My painting depicts Arcto floating in a worn-out rowboat, with nothing but squawking seagulls for companions. If you look carefully you will also see a trail of fish swimming just below the surface of the water. I imagined him on a journey far out at sea in the North Pacific Ocean in search of his love, a female Northern Fur Seal named Cal. The title ‘Life of Arcto’ is inspired by the 2012 movie ‘Life of Pi’, also depicting a watery journey with animals in a small boat. I saw this old rowboat tied to a jetty near Kalky’s, a popular ‘vis en tjips’ harbour restaurant that we frequent as a family, and knew immediately that I wanted to use it as a reference in this painting. The seagulls are also a common sight at the harbour.
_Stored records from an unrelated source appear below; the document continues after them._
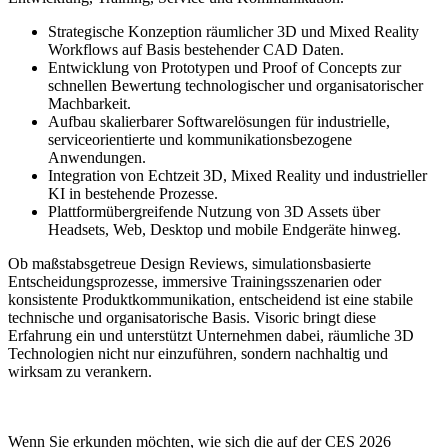
Strategische Konzeption räumlicher 3D und Mixed Reality
Workflows auf Basis bestehender CAD Daten.
Entwicklung von Prototypen und Proof of Concepts zur
schnellen Bewertung technologischer und organisatorischer
Machbarkeit.
Aufbau skalierbarer Softwarelösungen für industrielle,
serviceorientierte und kommunikationsbezogene
Anwendungen.
Integration von Echtzeit 3D, Mixed Reality und industrieller
KI in bestehende Prozesse.
Plattformübergreifende Nutzung von 3D Assets über
Headsets, Web, Desktop und mobile Endgeräte hinweg.
Ob maßstabsgetreue Design Reviews, simulationsbasierte
Entscheidungsprozesse, immersive Trainingsszenarien oder
konsistente Produktkommunikation, entscheidend ist eine stabile
technische und organisatorische Basis. Visoric bringt diese
Erfahrung ein und unterstützt Unternehmen dabei, räumliche 3D
Technologien nicht nur einzuführen, sondern nachhaltig und
wirksam zu verankern.
Wenn Sie erkunden möchten, wie sich die auf der CES 2026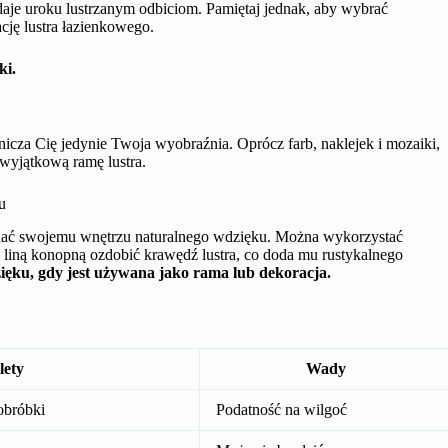
unikalnego i efektownego wzoru na lustrze. Mozaiki dostępne są w
dodatek do lustra, dzięki czemu możesz samodzielnie ozdobić lustro,
do użytku w wilgotnych pomieszczeniach, jeśli planujesz dekorację
do lustra.
ą subtelne i eleganckie dekoracje.
Można ją użyć do ozdobienia
subtelność. Do zdobienia lustra użyła masy perłowej, co nadało mu
sku i elegancji Twojej łazience. Można je przykleić na powierzchni
odaje uroku lustrzanym odbiciom. Pamiętaj jednak, aby wybrać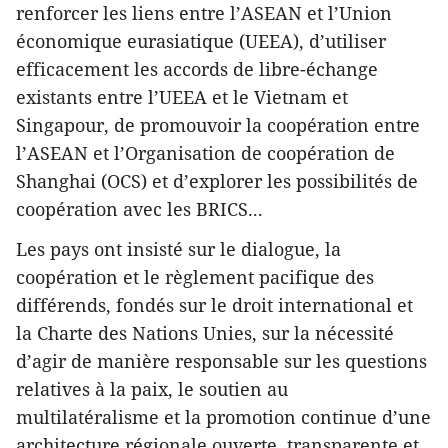
renforcer les liens entre l’ASEAN et l’Union
économique eurasiatique (UEEA), d’utiliser
efficacement les accords de libre-échange
existants entre l’UEEA et le Vietnam et
Singapour, de promouvoir la coopération entre
l’ASEAN et l’Organisation de coopération de
Shanghai (OCS) et d’explorer les possibilités de
coopération avec les BRICS...
Les pays ont insisté sur le dialogue, la
coopération et le règlement pacifique des
différends, fondés sur le droit international et
la Charte des Nations Unies, sur la nécessité
d’agir de manière responsable sur les questions
relatives à la paix, le soutien au
multilatéralisme et la promotion continue d’une
architecture régionale ouverte, transparente et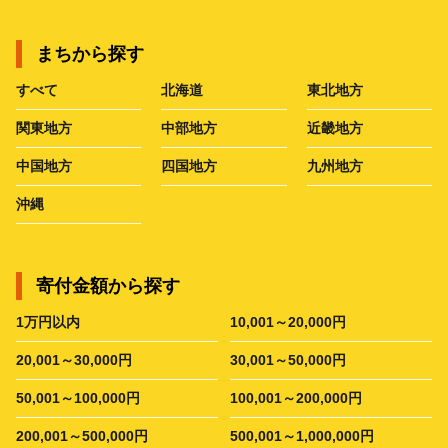
まちから探す
すべて
北海道
東北地方
関東地方
中部地方
近畿地方
中国地方
四国地方
九州地方
沖縄
寄付金額から探す
1万円以内
10,001～20,000円
20,001～30,000円
30,001～50,000円
50,001～100,000円
100,001～200,000円
200,001～500,000円
500,001～1,000,000円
I loved painting this large sea mammal with his dog-like head and long whiskers. Arcto is the largest male seal at the harbour and significantly larger than any of the females that he is quit protective of. He mostly enjoys eating fish, especially the offcuts discarded by the fishermen, but he will also have an occasional squid, crustacean or sometimes even a bird.
An interesting fact about fur seals is the way in which they sleep. They have two sleeping patterns, one on land and one in the water. On land they sleep more like land mammals, occasionally opening their eyes to look out for predators. In the ocean they rest different parts of their brain at different times and stay afloat by paddling with one foreflipper, briefly opening one eye to watch for sharks or killer whales. They can also dive to depths of over 200m and hold their breath for up to 7.5 minutes.
Cape fur seals have been protected in South Africa since 1893 but were still commercially harvested until 1990’s by the government (Butterworth et al. 1995).